Sabtu, 18 Februari 2017

“Drama”  Bollywood di Delhi


Untuk teman-teman nantinya yang ke India, kalau terjadi sebuah “drama Bollywood” yang merugikan kalian semua, jangan merasa segan, malu, atau takut untuk komplain dan menuntut hak kita.

 Yap, sepertinya kebanyakan orang di Delhi adalah bintang film Bollywood. Aku sebut ini karena kepiawaian mereka dalam berakting untuk melakukan penipuan. Nah, sekarang giliran aku terlibat suatu “drama” Bollywood di Bandara Delhi. Bandara yang tak lebih bagus bentuk dan fasilitasnya dibandingkan dengan Terminal 3, Bandara SoekarnoHatta, ditambah minimnya tempat nongkrong.

Drama ini terjadi saat aku mau check-in flight dari Delhi ke Kolkata.
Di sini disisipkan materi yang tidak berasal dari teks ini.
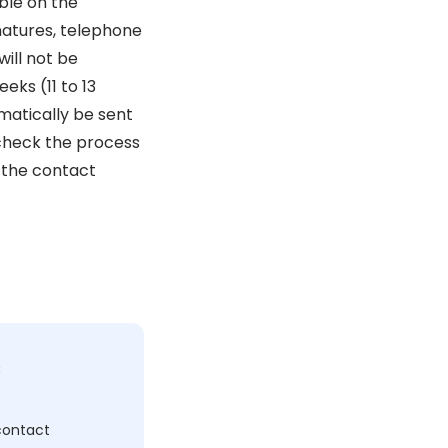
ble on the
natures, telephone
ill not be
eks (11 to 13
omatically be sent
 check the process
 the contact
c
 contact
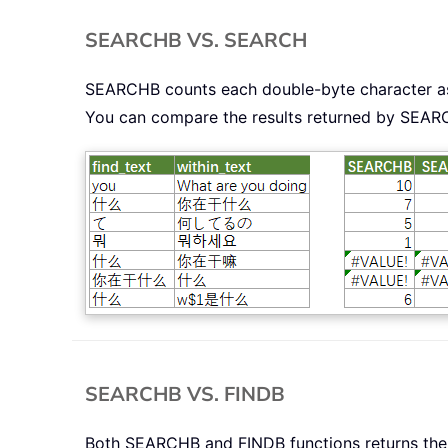
SEARCHB VS. SEARCH
SEARCHB counts each double-byte character as 
You can compare the results returned by SEA
SEARCHB VS. FINDB
Both SEARCHB and FINDB functions returns the st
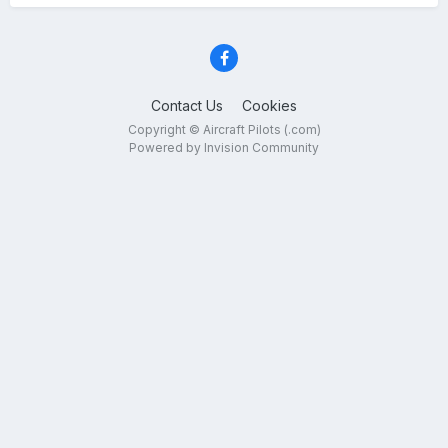
Contact Us
Cookies
Copyright © Aircraft Pilots (.com)
Powered by Invision Community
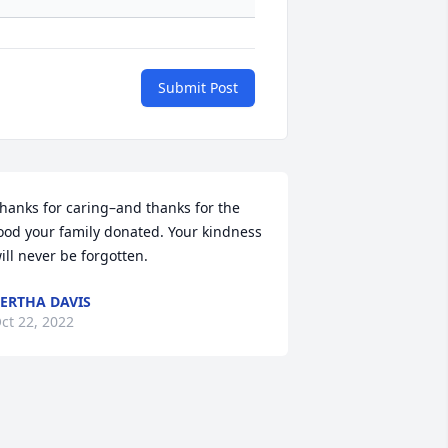
Submit Post
hanks for caring–and thanks for the 
ood your family donated. Your kindness 
ill never be forgotten.
ERTHA DAVIS
ct 22, 2022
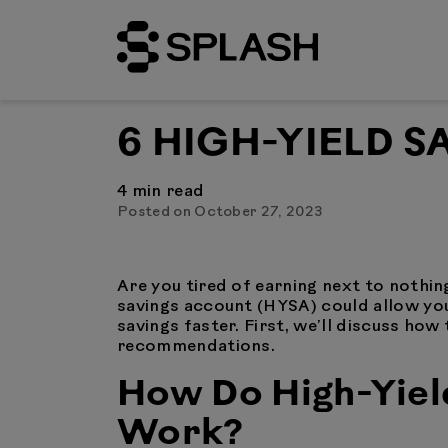
6 HIGH-YIELD 
4
min read
Posted on October 27, 2023
Are you tired of earning next to nothing
savings account (HYSA) could allow you
savings faster. First, we’ll discuss ho
recommendations.
How Do High-Yiel
Work?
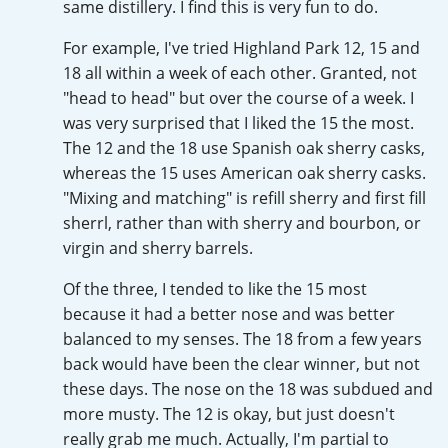
same distillery. I find this is very fun to do.
Irish Whiskey
For example, I've tried Highland Park 12, 15 and
18 all within a week of each other. Granted, not
Canadian Whisky
"head to head" but over the course of a week. I
was very surprised that I liked the 15 the most.
The 12 and the 18 use Spanish oak sherry casks,
whereas the 15 uses American oak sherry casks.
Popular distilleries
"Mixing and matching" is refill sherry and first fill
sherrl, rather than with sherry and bourbon, or
A
Ardbeg
virgin and sherry barrels.
Of the three, I tended to like the 15 most
because it had a better nose and was better
L
Laphroaig
balanced to my senses. The 18 from a few years
back would have been the clear winner, but not
these days. The nose on the 18 was subdued and
L
Lagavulin
more musty. The 12 is okay, but just doesn't
really grab me much. Actually, I'm partial to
Batas waktu check-in masih 1 jam lagi, tapi kupikir langsung saja check-in supaya bisa bersantai di ruang tunggu. Toh cuma menunggu satu jam saja. Tak terlalu lama buatku.

Kudatangi counter Spice Jet dan bertanya ke petugas perempuan di sana untuk minta boarding pass. Setelah menunggu kurang lebih satu menit, si mbak dengan dandanan menor dan terlihat seperti tidak pernah senyum ini dengan juteknya berkata padaku.
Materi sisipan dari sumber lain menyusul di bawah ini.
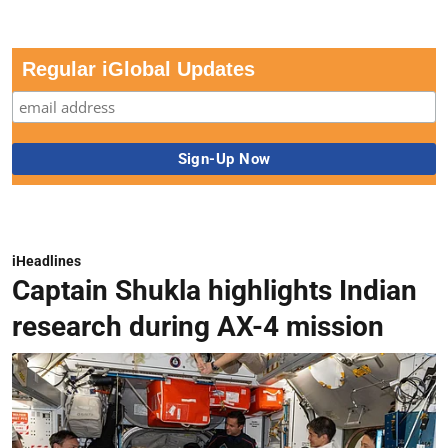
Regular iGlobal Updates
iHeadlines
Captain Shukla highlights Indian
research during AX-4 mission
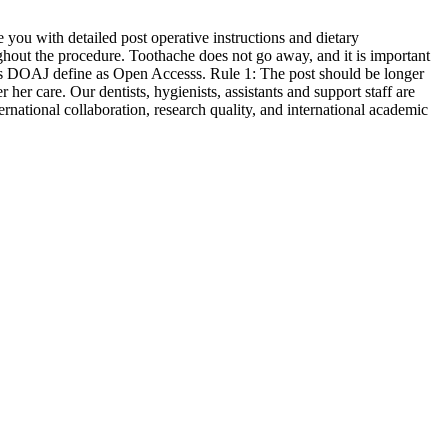
 you with detailed post operative instructions and dietary
ghout the procedure. Toothache does not go away, and it is important
oes DOAJ define as Open Accesss. Rule 1: The post should be longer
 care. Our dentists, hygienists, assistants and support staff are
rnational collaboration, research quality, and international academic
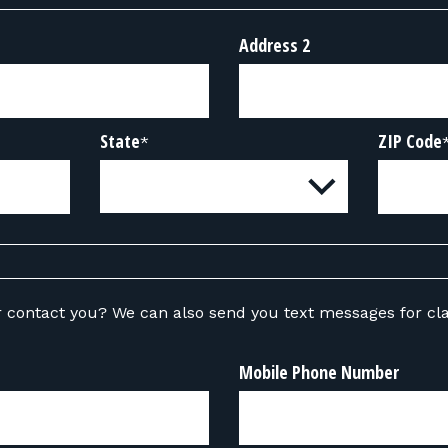
Address 2
State
ZIP Code
*
ou text messages for class-related
Mobile Phone Number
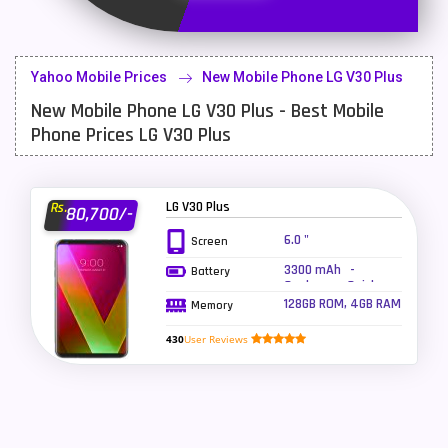
Latest Mobile
700
Lenovo Mobiles
16
Yahoo Mobile Prices
New Mobile Phone LG V30 Plus
LG Mobiles
33
New Mobile Phone LG V30 Plus - Best Mobile
Meizu Mobiles
3
Phone Prices LG V30 Plus
Motorola Mobiles
43
Nokia Mobiles
90
LG V30 Plus
Rs.
80,700/-
6.0 "
Screen
OnePlus Mobiles
26
3300 mAh -
Battery
Oppo Mobiles
150
Qualcomm Quick
Charge 3.0, Wireless
128GB ROM, 4GB RAM
Memory
charging
QMobile Mobiles
8
430
User Reviews
Realme Mobiles
119
Samsung Galaxy Tab
4
Samsung Mobiles
138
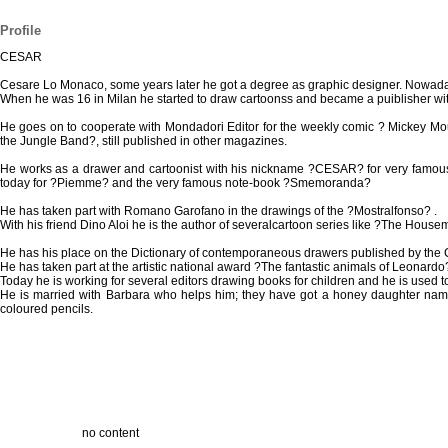
Profile
CESAR
Cesare Lo Monaco, some years later he got a degree as graphic designer. Nowaday
When he was 16 in Milan he started to draw cartoonss and became a puiblisher wit
He goes on to cooperate with Mondadori Editor for the weekly comic ? Mickey M
the Jungle Band?, still published in other magazines.
He works as a drawer and cartoonist with his nickname ?CESAR? for very famous 
today for ?Piemme? and the very famous note-book ?Smemoranda?
He has taken part with Romano Garofano in the drawings of the ?Mostralfonso? .
With his friend Dino Aloi he is the author of severalcartoon series like ?The House
He has his place on the Dictionary of contemporaneous drawers published by the 
He has taken part at the artistic national award ?The fantastic animals of Leonardo?
Today he is working for several editors drawing books for children and he is used t
He is married with Barbara who helps him; they have got a honey daughter named S
coloured pencils.
no content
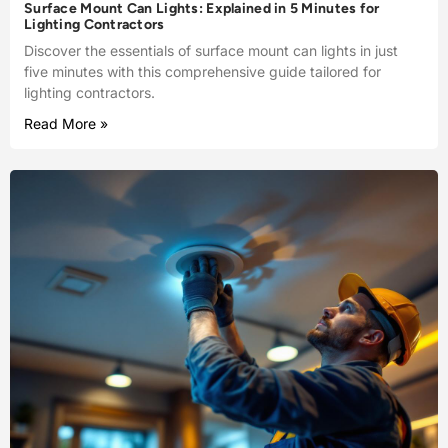
Surface Mount Can Lights: Explained in 5 Minutes for
Lighting Contractors
Discover the essentials of surface mount can lights in just
five minutes with this comprehensive guide tailored for
lighting contractors.
Read More »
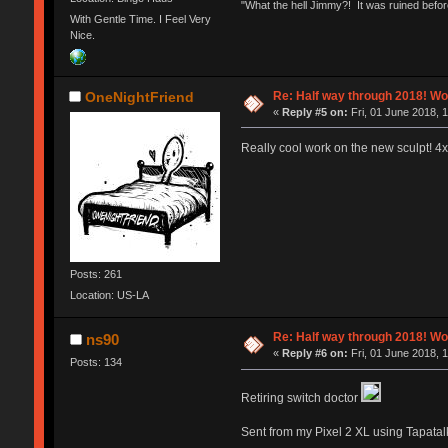
"What the hell Jimmy?! It was ruined before
With Gentle Time. I Feel Very
Nice.
Re: Half way through 2018! Wo
OneNightFriend
«
Reply #5 on:
Fri, 01 June 2018, 
Really cool work on the new sculpt! 4
Posts: 261
Location: US-LA
Re: Half way through 2018! Wo
ns90
«
Reply #6 on:
Fri, 01 June 2018, 
Posts: 134
Retiring switch doctor
Sent from my Pixel 2 XL using Tapatal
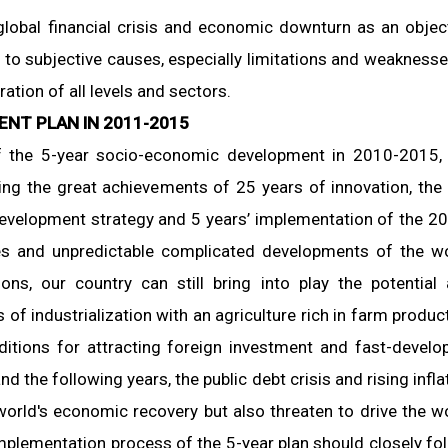
 global financial crisis and economic downturn as an objec
ue to subjective causes, especially limitations and weaknesse
tion of all levels and sectors.
ENT PLAN IN 2011-2015
f the 5-year socio-economic development in 2010-2015,
ng the great achievements of 25 years of innovation, the
evelopment strategy and 5 years’ implementation of the 2
ties and unpredictable complicated developments of the w
ions, our country can still bring into play the potential
 of industrialization with an agriculture rich in farm produc
ditions for attracting foreign investment and fast-develo
d the following years, the public debt crisis and rising infla
world's economic recovery but also threaten to drive the w
mplementation process of the 5-year plan should closely fo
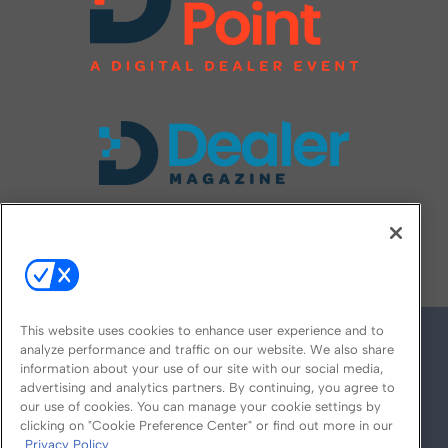
FOLLOW US ON
This website uses cookies to enhance user experience and to
analyze performance and traffic on our website. We also share
information about your use of our site with our social media,
advertising and analytics partners. By continuing, you agree to
our use of cookies. You can manage your cookie settings by
clicking on "Cookie Preference Center" or find out more in our
Privacy Policy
  “Maaf, Pak. Penerbangan anda hari ini dibatalkan. Kalo bapak mau, kami bisa refund uang penuh ke credit card bapak dan bapak bisa cari flight lain di jam yang sama,” demikian katanya. Sekali lagi, tanpa senyum!
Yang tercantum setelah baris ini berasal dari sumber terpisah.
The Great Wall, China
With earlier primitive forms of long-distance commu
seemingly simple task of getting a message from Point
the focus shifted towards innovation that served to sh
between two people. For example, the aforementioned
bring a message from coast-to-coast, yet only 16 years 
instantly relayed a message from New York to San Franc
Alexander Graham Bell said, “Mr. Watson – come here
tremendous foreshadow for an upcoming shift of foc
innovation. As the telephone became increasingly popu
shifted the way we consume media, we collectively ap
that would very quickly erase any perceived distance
Seketika juga saya ngamuk. “What?! Enak saja kamu! Eh, aku ini beli tiket pake card temen aku, dan aku sekarang sudah tidak punya uang lagi untuk beli tiket via airlines lain. Aku pun di Kolkata hanya transit 2 jam, setelah itu aku langsung flight ke Kuala Lumpur dan langsung flight lagi ke Jakarta. Masa bodoh, aku tidak mau tau! Kamu urus masalah ini sampai selesai. Just get me in to another plane at the same time!!” kataku dengan raut muka yang kupasang sesangar mungkin.

Seketika itu juga suasana mendadak hening. Si mbak petugas Spice Jet di sana bengong mendengarkan ocehanku hahaha…

Para petugas Spice Jet seolah terkesima dengan kemarahanku. Sejenak mereka terdiam seperti di ruangan hampa udara. Bengong. Meski akhirnya satu suara memecah keheningan.

“Oke, Pak. Mohon tunggu 5 menit dan kami akan carikan penerbangan di jam yang sama untuk Anda.”

“Nah begitu dong,” pikirku dengan senyum sumringah.

Beberapa menit berlalu, akhirnya si mbak petugas Spice Jet tadi menghampiriku dengan selembar boarding pass dengan status check-in lengkap serta namaku tertulis di sana hahaha…. Akhirnya aku sukses menjadi “aktor Bollywood” di sini, pakai acting bentak-bentak pula. Puasss deh pokoknya.

Pesawatku diganti dengan maskapai IndiGo Airlines. Setelah menunggu kurang lebih satu jam, akhirnya aku naik juga ke pesawat untuk mencapai Kolkata. Ternyata pesawat Indigo ini lebih bagus dari pada pesawat yang aku tumpangi kemarin. Pesawatnya on time, lebih bersih dan lebih lega ruang kakinya. Begitu juga mendarat pesawatnya lebih mulus… Nggak rugi deh naik pesawat ini.


Sesaat setelah mendarat dengan mulus di Bandara Netaji Subhas Chandra Bose, Kolkata, aku langsung makan malam di tempat yang sama saat waktu pertama kali aku menginjakkan kaki di kota ini, di kafe pojok yang ada smoking room-nya.


Di kafe ini, menu chicken briyani-nya enak dan porsinya besar. Setelah merasa cukup kenyang, aku bersantai menunggu flight ke Kuala Lumpur. Secara badan sudah terasa capek dan perjalanan pulang masih panjang.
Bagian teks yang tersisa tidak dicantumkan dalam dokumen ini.